Tucker listened in as Sinclair executives met virtually Wednesday with community representatives and members of the Central Arkansas Association of Black Journalists, a local chapter of the national group. Tucker tweeted she'd learned that all KATV news managers are white, and that only eight of 40-plus employees are Black. "Then I heard about the Mammy doll that greeted a new Black anchor and fake porno pics of the city mayor on @WeAreSinclair's Slack Channel," she said. Little Rock Mayor Frank Scott Jr., who is Black, was reportedly the object of crude photoshopped images.

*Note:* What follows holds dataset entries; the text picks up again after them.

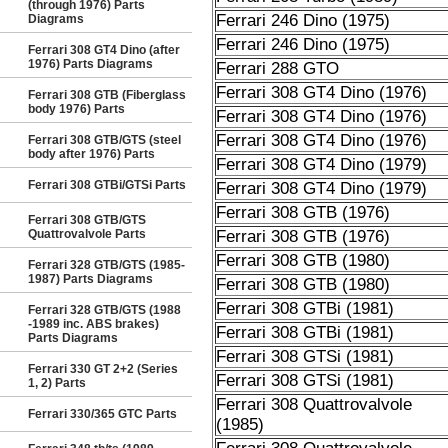
(through 1976) Parts
Ferrari 246 Dino (1975)
Diagrams
Ferrari 246 Dino (1975)
Ferrari 308 GT4 Dino (after
1976) Parts Diagrams
Ferrari 288 GTO
Ferrari 308 GT4 Dino (1976)
Ferrari 308 GTB (Fiberglass
body 1976) Parts
Ferrari 308 GT4 Dino (1976)
Ferrari 308 GT4 Dino (1976)
Ferrari 308 GTB/GTS (steel
body after 1976) Parts
Ferrari 308 GT4 Dino (1979)
Ferrari 308 GTBi/GTSi Parts
Ferrari 308 GT4 Dino (1979)
Ferrari 308 GTB (1976)
Ferrari 308 GTB/GTS
Quattrovalvole Parts
Ferrari 308 GTB (1976)
Ferrari 308 GTB (1980)
Ferrari 328 GTB/GTS (1985-
1987) Parts Diagrams
Ferrari 308 GTB (1980)
Ferrari 308 GTBi (1981)
Ferrari 328 GTB/GTS (1988
-1989 inc. ABS brakes)
Ferrari 308 GTBi (1981)
Parts Diagrams
Ferrari 308 GTSi (1981)
Ferrari 330 GT 2+2 (Series
Ferrari 308 GTSi (1981)
1, 2) Parts
Ferrari 308 Quattrovalvole
Ferrari 330/365 GTC Parts
(1985)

Seabers was joined on the conference call by Blaise Labbe, a regional news manager who will be overseeing KATV's newsroom while a search proceeds for Genty's replacement. They apologized repeatedly for the wig incident and insensitive newsroom culture, and said those involved were being disciplined. KATV later released a statement to Adweek.com:
“It was determined through our investigation into the recent events at KATV that swift action was important to hold the responsible parties accountable. We are also implementing further training for sensitivity and workplace conduct, in line with our commitment to ensuring events like this don’t happen again. Effective immediately, the news director is no longer with the company. Additionally, regional news director, Blaise Labbe, will be overseeing the newsroom in an interim capacity.

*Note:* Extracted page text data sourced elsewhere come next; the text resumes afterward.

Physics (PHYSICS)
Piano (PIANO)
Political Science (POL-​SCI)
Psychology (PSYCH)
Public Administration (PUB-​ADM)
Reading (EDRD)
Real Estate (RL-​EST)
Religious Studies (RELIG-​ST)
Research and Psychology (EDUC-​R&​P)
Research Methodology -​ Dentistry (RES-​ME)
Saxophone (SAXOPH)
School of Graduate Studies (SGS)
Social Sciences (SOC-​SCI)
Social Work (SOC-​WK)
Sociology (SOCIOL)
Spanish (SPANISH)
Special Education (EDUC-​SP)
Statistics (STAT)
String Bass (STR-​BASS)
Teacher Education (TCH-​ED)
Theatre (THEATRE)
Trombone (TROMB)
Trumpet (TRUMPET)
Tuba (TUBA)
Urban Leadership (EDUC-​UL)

“Moving forward, we will be performing more rigorous upfront due diligence on any other recent additions to our portfolio of stations to better understand the history and culture of each to ensure we can take any necessary corrective actions sooner. We wholeheartedly condemn any actions that don’t represent our values of diversity and inclusion and remain committed to ensuring that our newsrooms serve as a welcoming and safe place for all backgrounds and ideas.”
In response to suggestions that May's and Brandt's antics were examples of systemic racism, defenders said they meant to convey no racial message, and pointed to prominent white people with curly hair in the 1970s, including TV journalist Gene Shalit and former University of Arkansas basketball coach Eddie Sutton. Some saw Genty as essentially a scapegoat. "It’s tough to can prominent talent," one retired Little Rock newsman said. "Basically a lose-lose situation for Sinclair. Some viewers will think they overreacted, others will say Chris and Barry should be gone."
Genty had been on the job since February 2011, when he was promoted from assistant news director.
Before that, Genty worked for more than 20 years at Little Rock CBS affiliate KTHV-TV, Channel 11, which is owned by Tegna Inc. of Tysons, Virginia.